In 2002 Shubhajit returned home with his mother. He maintained his positivity. “Whenever someone tells me ‘no’ it further motivates me!” he says. On the first day that he rejoined his friends to play football, he fell down and fainted. Despite their warnings, the next day he was back amidst them. Football immensely improved his balance and later he even got invitations from soccer clubs.
However, he could rejoin school only after years of recuperation. He was ineligible to write the board exams in 2010 for lack of attendance because the education board hadn’t accounted for his disability. Through Rabindra Open University he wrote his exams in 2011, pointedly using a prosthetic hand instead of asking for a scribe. The achievement gave him a sense of pride and he did the same for his twelfth standard exam.
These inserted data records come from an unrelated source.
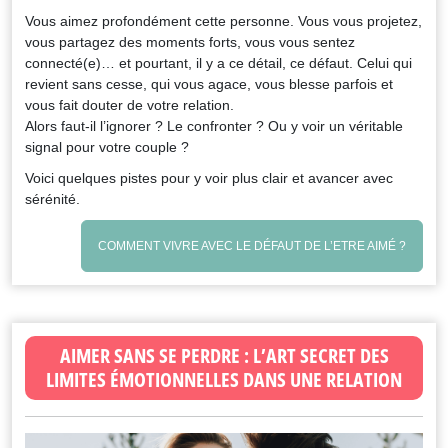
Vous aimez profondément cette personne. Vous vous projetez,
vous partagez des moments forts, vous vous sentez
connecté(e)… et pourtant, il y a ce détail, ce défaut. Celui qui
revient sans cesse, qui vous agace, vous blesse parfois et
vous fait douter de votre relation.
Alors faut-il l’ignorer ? Le confronter ? Ou y voir un véritable
signal pour votre couple ?
Voici quelques pistes pour y voir plus clair et avancer avec
sérénité.
COMMENT VIVRE AVEC LE DÉFAUT DE L’ETRE AIMÉ ?
AIMER SANS SE PERDRE : L’ART SECRET DES
LIMITES ÉMOTIONNELLES DANS UNE RELATION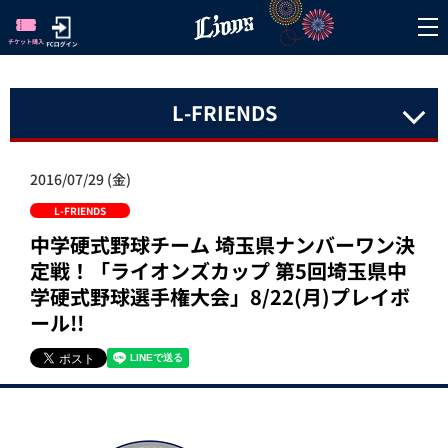
L-FRIENDS
2016/07/29 (金)
L-FRIENDS
中学硬式野球チーム 埼玉県ナンバーワン決
定戦！「ライオンズカップ 第5回埼玉県中
学硬式野球選手権大会」8/22(月)プレイボ
ール!!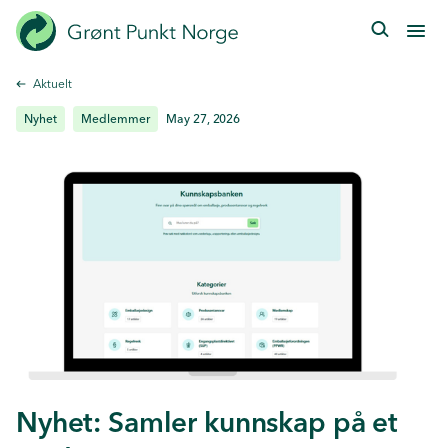
Hopp
til
hovedinnhold
Aktuelt
Nyhet
Medlemmer
May 27, 2026
Nyhet: Samler kunnskap på et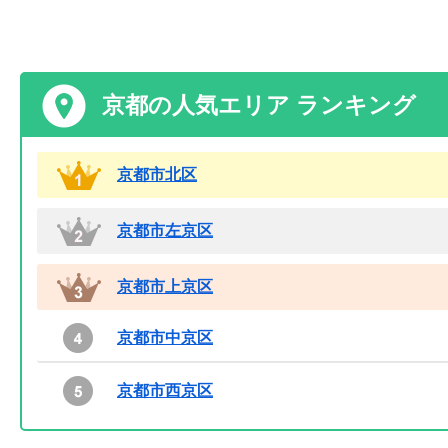
京都の人気エリア ランキング
京都市北区
京都市左京区
京都市上京区
京都市中京区
京都市西京区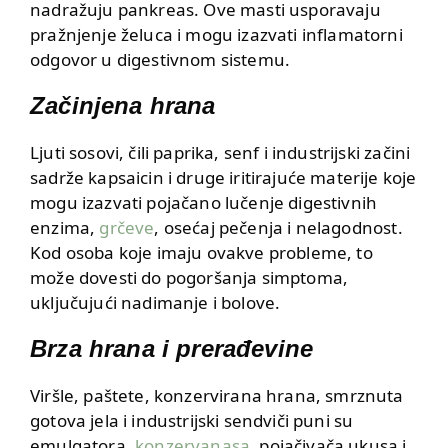
nadražuju pankreas. Ove masti usporavaju
pražnjenje želuca i mogu izazvati inflamatorni
odgovor u digestivnom sistemu.
Začinjena hrana
Ljuti sosovi, čili paprika, senf i industrijski začini
sadrže kapsaicin i druge iritirajuće materije koje
mogu izazvati pojačano lučenje digestivnih
enzima,
grčeve
, osećaj pečenja i nelagodnost.
Kod osoba koje imaju ovakve probleme, to
može dovesti do pogoršanja simptoma,
uključujući nadimanje i bolove.
Brza hrana i prerađevine
Viršle, paštete, konzervirana hrana, smrznuta
gotova jela i industrijski sendviči puni su
emulgatora,
konzervanasa
, pojačivača ukusa i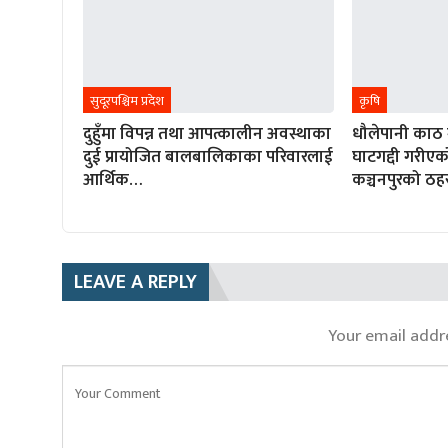
सुदूरपश्चिम प्रदेश
कृषि
दुहुँमा विपन्न तथा आपत्कालीन अवस्थाका
धौलेपानी काठ ग
दुई प्रायोजित बालबालिकाका परिवारलाई
घाटगद्दी गरीए
आर्थिक…
कञ्चनपुरको ठह
LEAVE A REPLY
Your email addre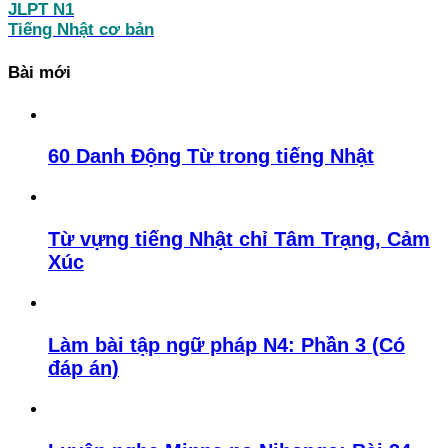
JLPT N1
Tiếng Nhật cơ bản
Bài mới
60 Danh Động Từ trong tiếng Nhật
Từ vựng tiếng Nhật chỉ Tâm Trạng, Cảm
Xúc
Làm bài tập ngữ pháp N4: Phần 3 (Có
đáp án)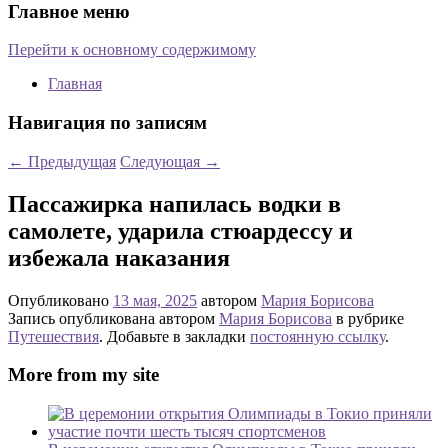
Главное меню
Перейти к основному содержимому
Главная
Навигация по записям
←
Предыдущая
Следующая
→
Пассажирка напилась водки в
самолете, ударила стюардессу и
избежала наказания
Опубликовано
13 мая, 2025
автором
Мария Борисова
Запись опубликована автором
Мария Борисова
в рубрике
Путешествия
. Добавьте в закладки
постоянную ссылку
.
More from my site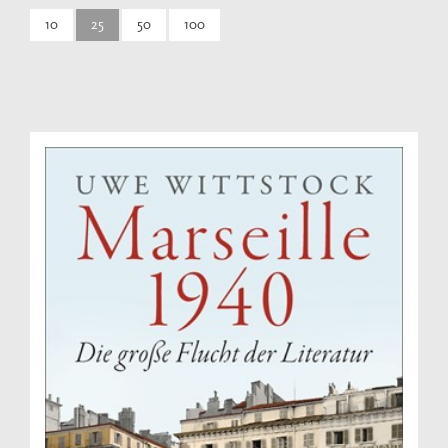
10
25
50
100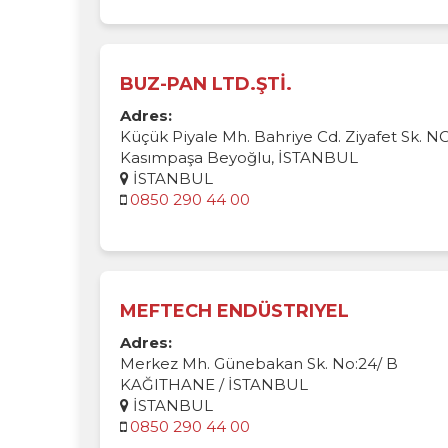
BUZ-PAN LTD.ŞTİ.
Adres:
Küçük Piyale Mh. Bahriye Cd. Ziyafet Sk. NO
Kasımpaşa Beyoğlu, İSTANBUL
İSTANBUL
0850 290 44 00
MEFTECH ENDÜSTRIYEL
Adres:
Merkez Mh. Günebakan Sk. No:24/ B
KAĞITHANE / İSTANBUL
İSTANBUL
0850 290 44 00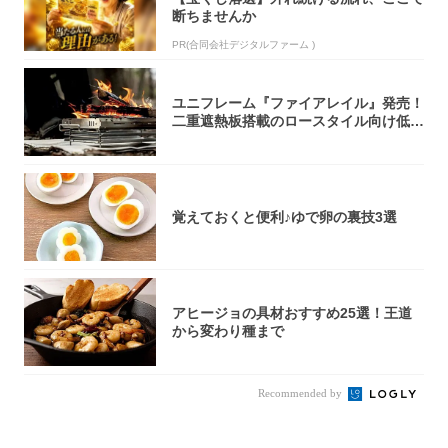
断ちませんか
PR(合同会社デジタルファーム )
ユニフレーム『ファイアレイル』発売！
二重遮熱板搭載のロースタイル向け低型
焚き火台
覚えておくと便利♪ゆで卵の裏技3選
アヒージョの具材おすすめ25選！王道
から変わり種まで
Recommended by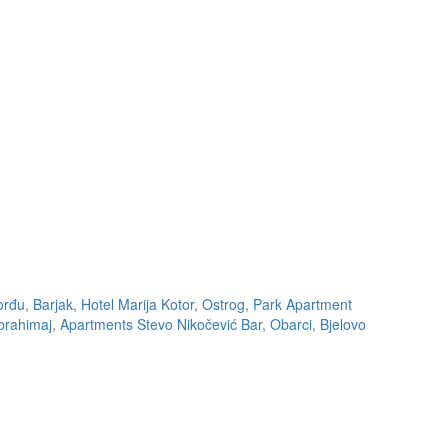
orđu
,
Barjak
,
Hotel Marija Kotor
,
Ostrog
,
Park Apartment
ibrahimaj
,
Apartments Stevo Nikočević Bar
,
Obarci
,
Bjelovo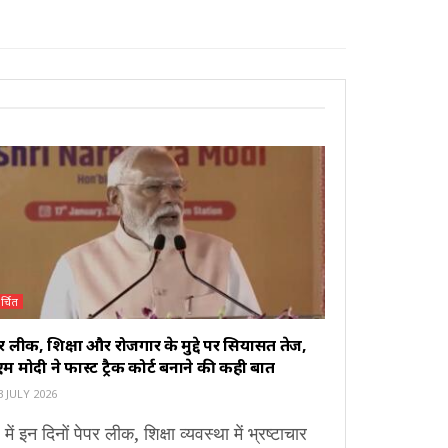
र्चित
र लीक, शिक्षा और रोजगार के मुद्दे पर सियासत तेज,
म मोदी ने फास्ट ट्रैक कोर्ट बनाने की कही बात
 JULY 2026
 में इन दिनों पेपर लीक, शिक्षा व्यवस्था में भ्रष्टाचार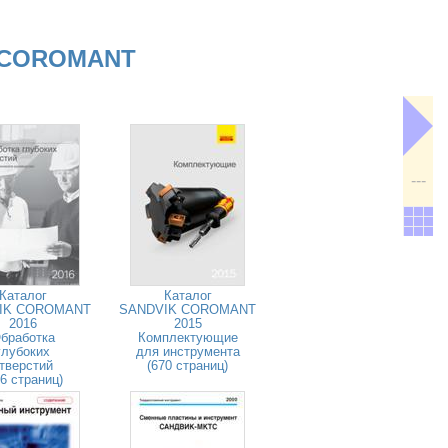
 COROMANT
---
Каталог
Каталог
IK COROMANT
SANDVIK COROMANT
2016
2015
бработка
Комплектующие
глубоких
для инструмента
тверстий
(670 страниц)
26 страниц)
In 2013 Shubhajit decided to get a bicycle modified for his use. Each cycle shop owner who told him “no” increased his determination. He finally found an accomplice and guided him to work on his father’s old cycle to create a prototype within just seven days! He completed a one-year diploma in computers and a two-month data entry program. In 2014 he joined Gobardanga Hindu College where he met his future wife Juli Aich. He quit in 2015 to seek a job in Bengaluru because “I wanted to earn and gain from the same city where I underwent a loss”.
The couple moved cities. Juli worked in an ayurvedic clinic and Shubhajit, in the Association of People with Disability (APD) as a graphic designer. The crowded bus ride to office was so nerve-wracking that he adjusted his schedule to avoid peak hours. Then he thought: since I can cycle, why not ride a scooter?
Shubhajit unsuccessfully searched online and wrote to two-wheeler manufacturers. He then bought a secondhand moped and he found a mechanic with whom he worked daily after office hours till 8 p.m. They created a prototype in a month and he practised on it for another month before buying a scooter and modifying it.
When he went to the Regional Transport Office for a licence the Assistant RTO assured him that although the law forbade armless riders, no cop would book him. Sure enough, Shubhajit has been freely riding since 2017 and is often met by curious, appreciative traffic cops when he stops at signals. In 2020, when he graduated through Indira Gandhi National Open University (IGNOU), he also received an IGNOU Innovation Award for his scooter design!
Shubhajit has garnered other accolades such as three Performance awards from APD and a mention in the India Book of Records but the Corona Warrior award is perhaps closest to his heart. When the pandemic struck, he and Juli pitched in to help suffering migrants during the lockdown, and got friends to contribute too. He rounded up volunteers and worked tirelessly from 6 a.m. to 9 p.m. distributing food to hundreds of families.
In April 2021 Shubhajit joined Akshadhaa Foundation’s school for children with autism and special needs as programme manager. A certified counsellor from Banjara Academy, he works with teenagers and senior citizens; Kishore Kumar songs perk him up when their painful stories get him down. Nature is another healer: he enjoys working in the school garden and taking long rides to green spots.
Shubhajit’s dream project is to travel 3,000 km by road from Delhi to Ladakh in 21 days, to spread the disability message: “Never give up. Take control of your own life.”